A data também suscita a discussão sobre a necessidade de os poderes do Estado, a sociedade, a comunidade e as famílias assegurarem com absoluta prioridade o direito à convivência familiar.

A adoção é uma das modalidades de colocação de crianças em família substituta, assim como a tutela e a guarda.

Quando nos referimos a adoção legal, estamos tratando daquele procedimento que tem seu início no Juizado da Infância e da Juventude, cujo primeiro passo é a inscrição dos interessados no cadastro de pretendentes à adoção da cidade onde residem. Ao contrário do que se fala, esse é um procedimento simples, rápido e absolutamente gratuito.

A documentação solicitada para esse fim é de fácil obtenção, e o curso de preparação que é necessário é realizado pelas Varas da Infância e da Juventude, assim como a avaliação psicossocial.

O curso de preparação para adoção e tempo da tramitação de um processo de habilitação é um momento importante porque permite que os interessados reflitam sobre o projeto adotivo e se preparem para assumir o relevante papel de pais.

Já o Poder Judiciário tem o dever de oferecer às crianças e adolescentes, e àqueles que os adotam, todas as garantias para que essa relação seja plena de sucesso e tranquilidade.

Em uma adoção não se pode correr o risco de não dar certo, as marcas emocionais do insucesso são de difícil cicatrização, sobretudo para as crianças e adolescentes que em geral somam perdas afetivas e muitas histórias de abandono e rejeição.

Quando se trata de adoção de recém-nascido, onde incide a preferência dos candidatos, estes são expostos a todas as formas de escolha: sexo; cor da pele, dos olhos ou do cabelo; saúde impecável, entre outras, o que atrasa o processo, porque nem sempre a criança em condições de adoção corresponde ao perfil idealizado pelos pretendentes.

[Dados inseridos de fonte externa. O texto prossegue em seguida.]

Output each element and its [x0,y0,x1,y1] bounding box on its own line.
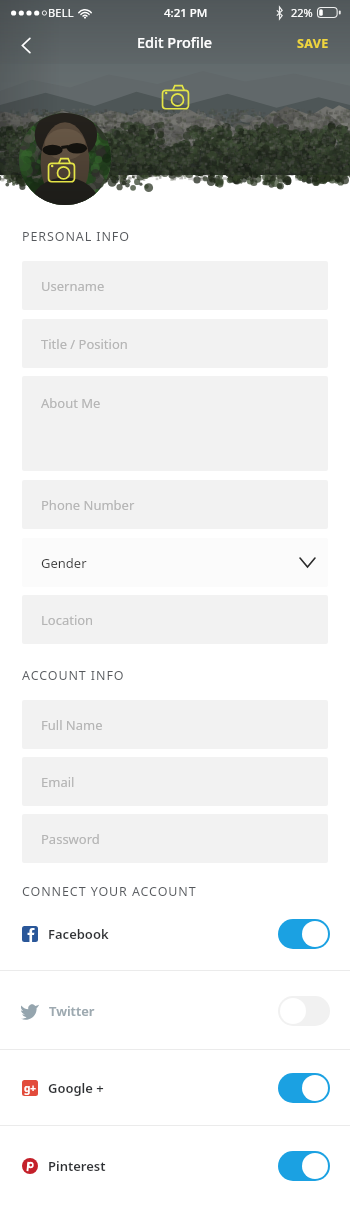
button[interactable]: Email [22,757,328,806]
staticText: Username [41,277,105,295]
button[interactable]: Full Name [22,700,328,749]
button[interactable]: g+ [0,1050,350,1126]
staticText: Twitter [49,1002,95,1020]
button[interactable]: Phone Number [22,480,328,529]
staticText: Pinterest [48,1157,106,1175]
staticText: ACCOUNT INFO [22,667,125,684]
button[interactable]: Toggle on [278,919,330,949]
button[interactable]: Toggle on [278,1073,330,1103]
staticText: 4:21 PM [164,5,208,21]
button[interactable]: SAVE [281,27,350,60]
staticText: Location [41,611,94,629]
staticText: CONNECT YOUR ACCOUNT [22,883,197,897]
staticText: BELL [48,5,74,20]
button[interactable]: Gender [22,538,328,587]
staticText: 22% [291,5,313,20]
staticText: Edit Profile [137,32,213,52]
button[interactable]: Pinterest [0,1126,350,1205]
button[interactable]: Back [8,27,44,63]
staticText: Password [41,830,100,848]
button[interactable]: Password [22,814,328,863]
button[interactable]: Username [22,261,328,310]
staticText: Full Name [41,716,103,734]
staticText: Google + [48,1079,104,1097]
button[interactable]: Change cover photo [155,77,195,117]
staticText: PERSONAL INFO [22,228,130,245]
button[interactable]: Facebook [0,897,350,971]
staticText: Email [41,773,75,791]
staticText: g+ [24,1081,37,1095]
staticText: Phone Number [41,496,135,514]
button[interactable]: Change profile photo [19,113,111,205]
staticText: Facebook [48,925,109,943]
staticText: SAVE [297,35,329,52]
button[interactable]: About Me [22,376,328,471]
button[interactable]: Toggle on [278,1151,330,1181]
staticText: About Me [41,394,101,412]
button[interactable]: Toggle off [278,996,330,1026]
staticText: Title / Position [41,335,128,353]
staticText: Gender [41,554,87,572]
button[interactable]: Title / Position [22,319,328,368]
button[interactable]: Twitter [0,971,350,1050]
button[interactable]: Location [22,595,328,644]
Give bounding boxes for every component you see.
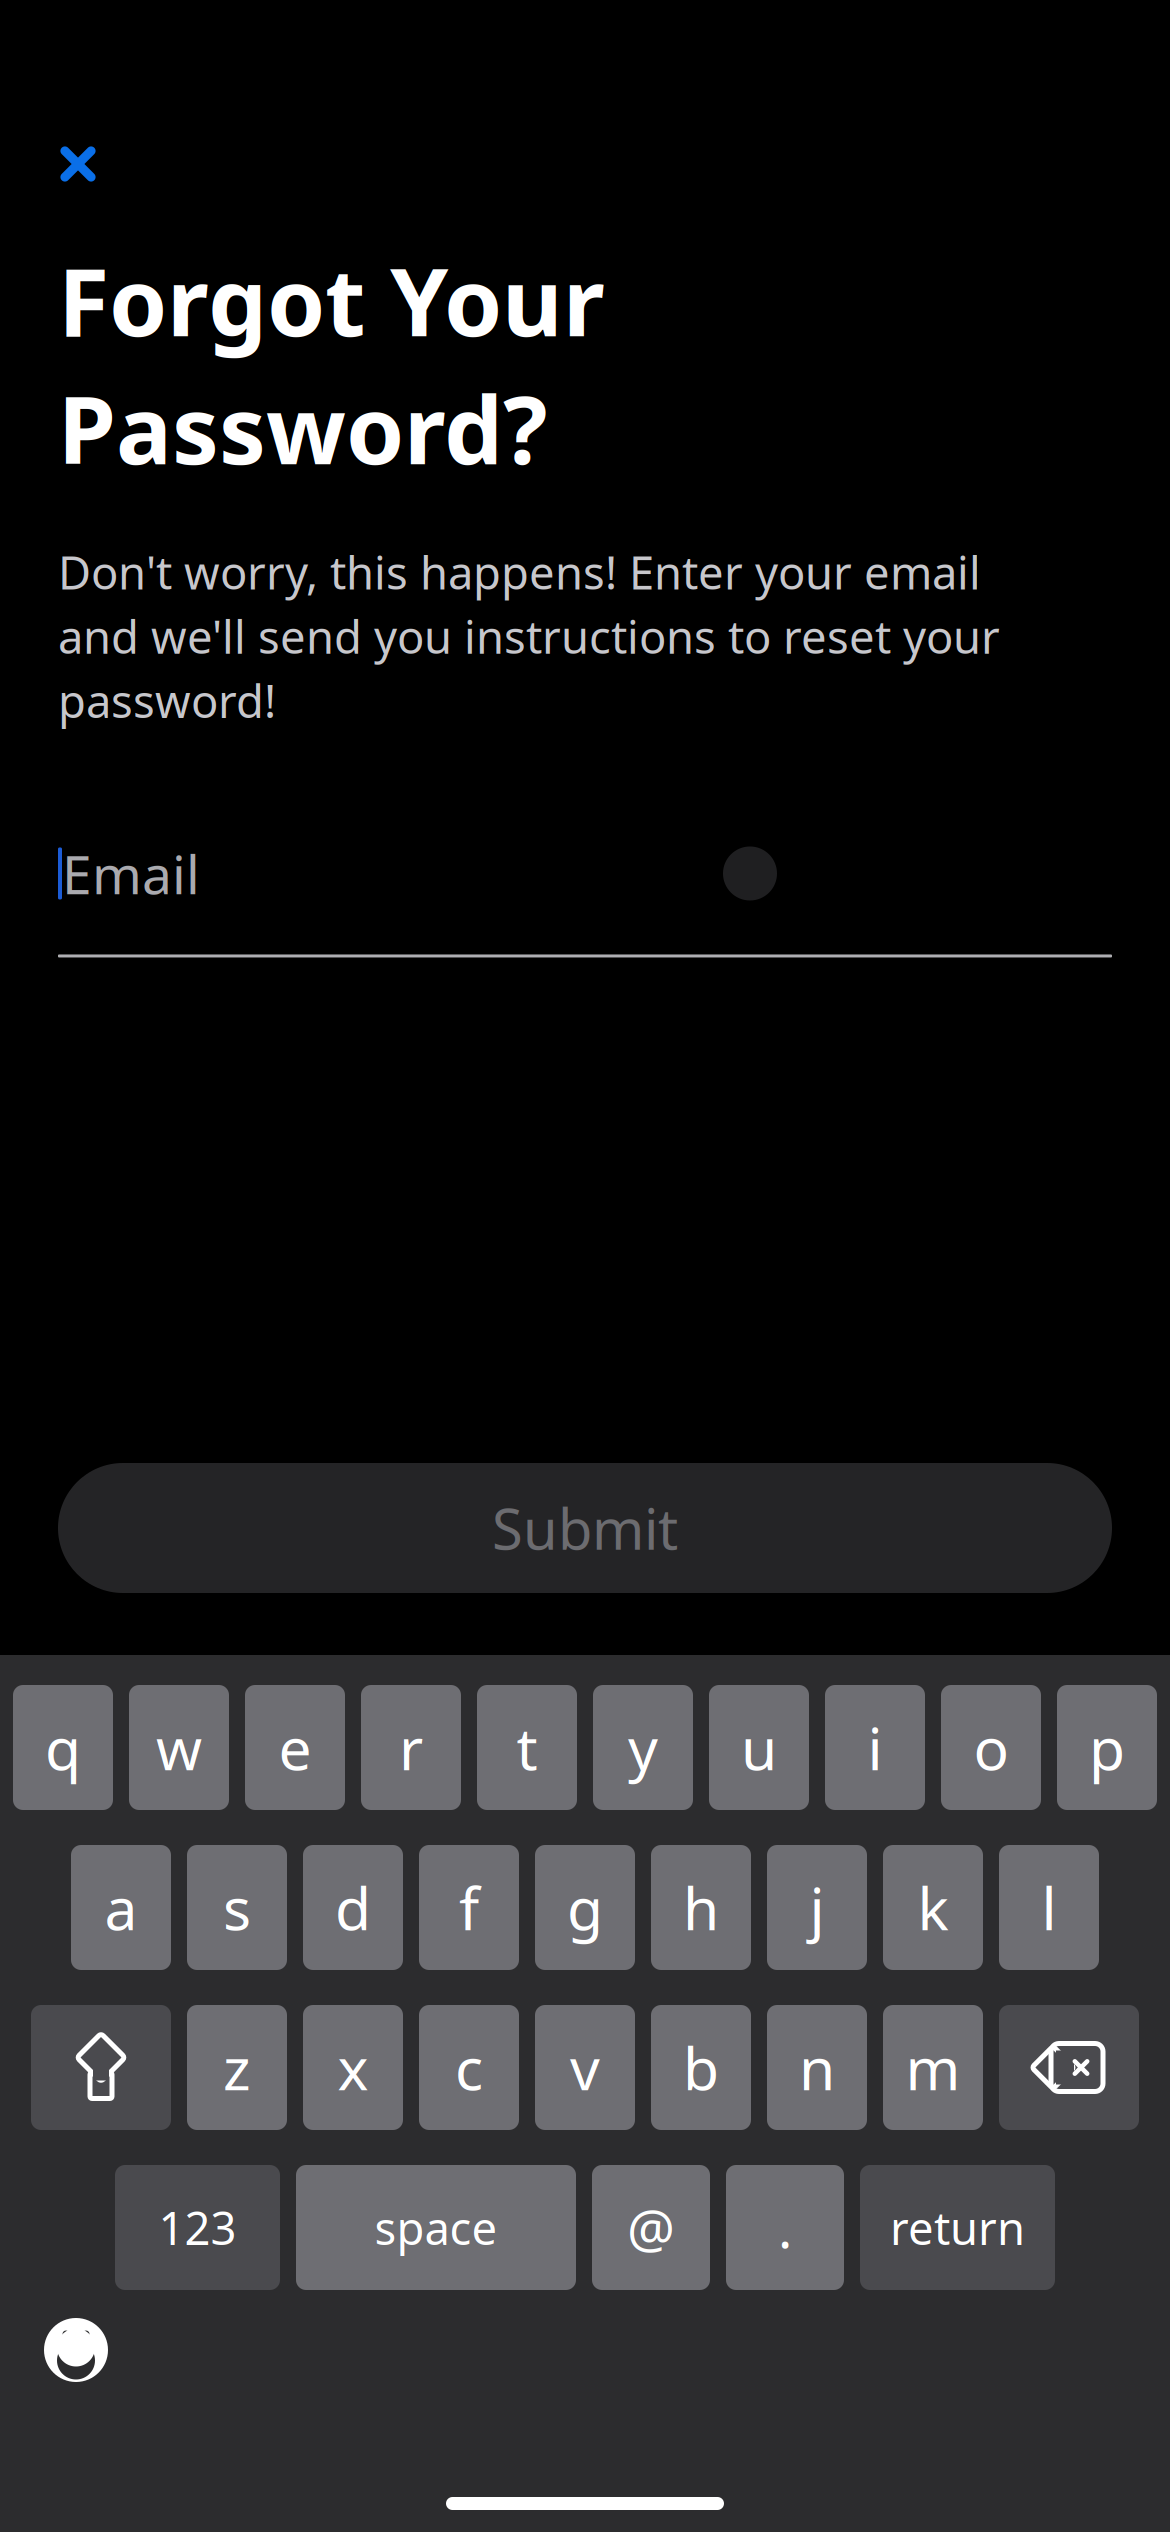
button[interactable]: Shift <box>31 2005 171 2130</box>
button[interactable]: w <box>129 1685 229 1810</box>
button[interactable]: k <box>883 1845 983 1970</box>
staticText: o <box>974 1708 1008 1786</box>
button[interactable]: r <box>361 1685 461 1810</box>
staticText: t <box>516 1708 538 1786</box>
staticText: return <box>890 2197 1025 2258</box>
button[interactable]: x <box>303 2005 403 2130</box>
button[interactable]: q <box>13 1685 113 1810</box>
button[interactable]: b <box>651 2005 751 2130</box>
staticText: Forgot Your Password? <box>58 238 605 490</box>
button[interactable]: p <box>1057 1685 1157 1810</box>
button[interactable]: return <box>860 2165 1055 2290</box>
staticText: space <box>374 2197 498 2258</box>
staticText: c <box>455 2028 483 2106</box>
button[interactable]: z <box>187 2005 287 2130</box>
staticText: a <box>104 1868 138 1946</box>
button[interactable]: l <box>999 1845 1099 1970</box>
staticText: 123 <box>158 2197 236 2258</box>
button[interactable]: Close <box>36 122 120 206</box>
button[interactable]: Delete <box>999 2005 1139 2130</box>
button[interactable]: space <box>296 2165 576 2290</box>
button[interactable]: s <box>187 1845 287 1970</box>
staticText: j <box>810 1868 824 1946</box>
staticText: e <box>278 1708 312 1786</box>
staticText: r <box>399 1708 423 1786</box>
button[interactable]: n <box>767 2005 867 2130</box>
button[interactable]: i <box>825 1685 925 1810</box>
button[interactable]: c <box>419 2005 519 2130</box>
staticText: Don't worry, this happens! Enter your em… <box>58 542 1000 730</box>
button[interactable]: m <box>883 2005 983 2130</box>
button[interactable]: Submit <box>58 1463 1112 1593</box>
button[interactable]: o <box>941 1685 1041 1810</box>
button[interactable]: u <box>709 1685 809 1810</box>
button[interactable]: e <box>245 1685 345 1810</box>
staticText: h <box>683 1868 719 1946</box>
staticText: b <box>683 2028 719 2106</box>
staticText: n <box>799 2028 835 2106</box>
staticText: m <box>906 2028 960 2106</box>
button[interactable]: y <box>593 1685 693 1810</box>
staticText: f <box>459 1868 479 1946</box>
button[interactable]: j <box>767 1845 867 1970</box>
button[interactable]: d <box>303 1845 403 1970</box>
button[interactable]: t <box>477 1685 577 1810</box>
button[interactable]: a <box>71 1845 171 1970</box>
staticText: z <box>223 2028 251 2106</box>
button[interactable]: h <box>651 1845 751 1970</box>
button[interactable]: 123 <box>115 2165 280 2290</box>
staticText: d <box>335 1868 371 1946</box>
staticText: l <box>1042 1868 1056 1946</box>
staticText: x <box>338 2028 368 2106</box>
staticText: g <box>567 1868 603 1946</box>
staticText: @ <box>627 2192 675 2263</box>
staticText: s <box>223 1868 251 1946</box>
button[interactable]: f <box>419 1845 519 1970</box>
button[interactable]: g <box>535 1845 635 1970</box>
staticText: q <box>45 1708 81 1786</box>
staticText: v <box>570 2028 600 2106</box>
button[interactable]: Emoji <box>38 2312 114 2388</box>
staticText: w <box>156 1708 202 1786</box>
staticText: Email <box>62 838 200 909</box>
staticText: p <box>1089 1708 1125 1786</box>
staticText: y <box>628 1708 658 1786</box>
staticText: k <box>918 1868 948 1946</box>
button[interactable]: v <box>535 2005 635 2130</box>
staticText: . <box>778 2192 792 2263</box>
button[interactable]: @ <box>592 2165 710 2290</box>
staticText: Submit <box>492 1491 678 1565</box>
staticText: i <box>868 1708 882 1786</box>
staticText: u <box>741 1708 777 1786</box>
button[interactable]: . <box>726 2165 844 2290</box>
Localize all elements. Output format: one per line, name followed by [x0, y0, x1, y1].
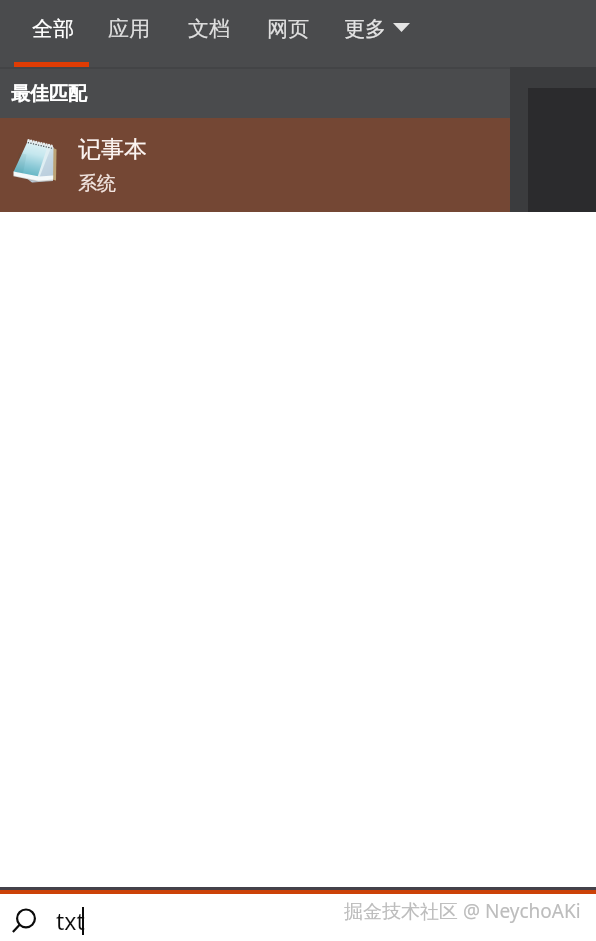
button[interactable]: 全部 — [32, 16, 74, 42]
staticText: 网页 — [267, 16, 309, 42]
staticText: 更多 — [344, 16, 386, 42]
button[interactable]: Search — [12, 908, 40, 938]
button[interactable]: 更多 — [344, 16, 410, 42]
staticText: txt — [56, 905, 85, 936]
button[interactable]: 网页 — [267, 16, 309, 42]
staticText: 掘金技术社区 @ NeychoAKi — [344, 898, 581, 924]
button[interactable]: 应用 — [108, 16, 150, 42]
button[interactable]: 文档 — [188, 16, 230, 42]
staticText: 文档 — [188, 16, 230, 42]
staticText: 记事本 — [78, 135, 147, 164]
staticText: 系统 — [78, 172, 116, 196]
staticText: 全部 — [32, 16, 74, 42]
staticText: 最佳匹配 — [11, 82, 87, 106]
button[interactable]: 记事本 — [0, 118, 510, 212]
staticText: 应用 — [108, 16, 150, 42]
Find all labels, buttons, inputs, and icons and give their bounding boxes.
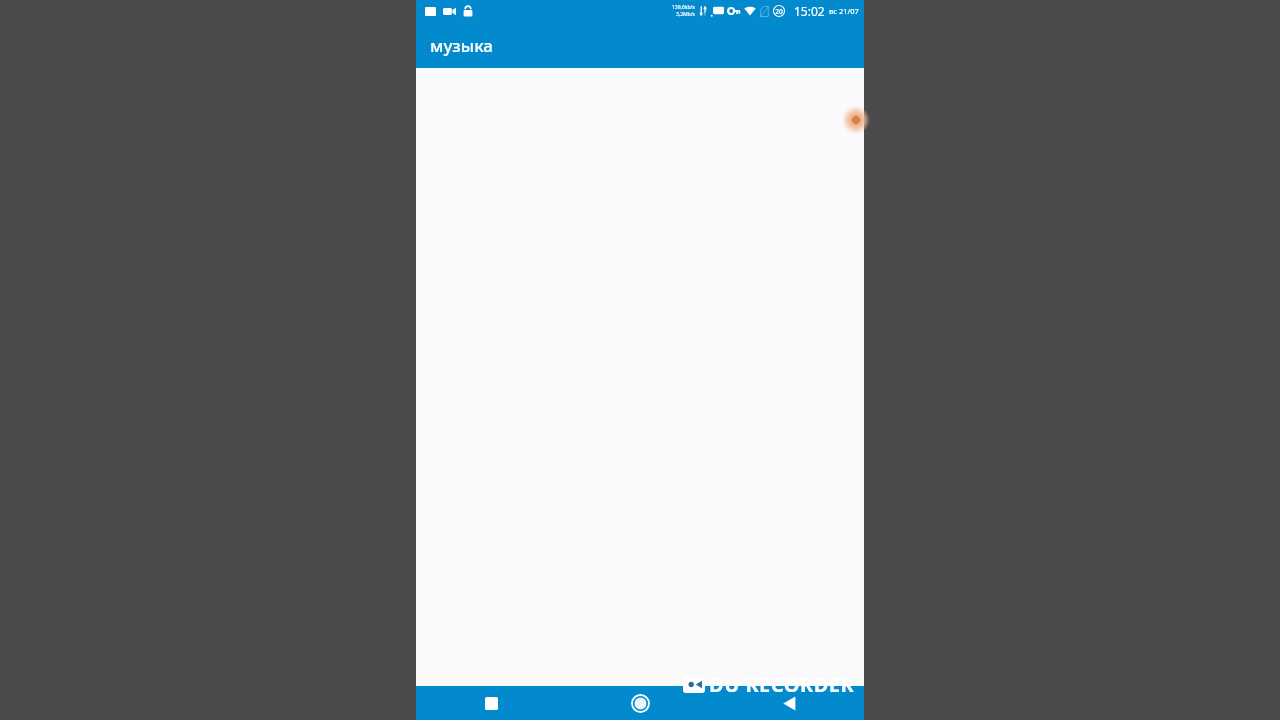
staticText: DU RECORDER xyxy=(709,671,855,698)
button[interactable]: Recent apps xyxy=(416,686,566,720)
button[interactable]: Home xyxy=(566,686,715,720)
staticText: вс 21/07 xyxy=(829,6,859,16)
staticText: 15:02 xyxy=(794,3,825,19)
button[interactable]: Back xyxy=(715,686,864,720)
staticText: 20 xyxy=(775,7,783,16)
staticText: 139,6kb/s xyxy=(672,4,695,11)
button[interactable]: Floating recorder button xyxy=(842,106,870,134)
staticText: 3,2Mb/s xyxy=(676,11,695,18)
staticText: музыка xyxy=(430,34,493,57)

Já as crianças mais velhas e os adolescentes são de difícil colocação em razão da idade, mesmo aqueles que persistem com o desejo de terem pais.

A sugestão para aqueles que pretendem adotar um filho é que procurem informar-se junto ao fórum da cidade onde residem e, sendo possível, integrem-se aos grupos de estudos e apoio à adoção, formados não só por pretendentes à adoção mas por pais e profissionais com experiência na área.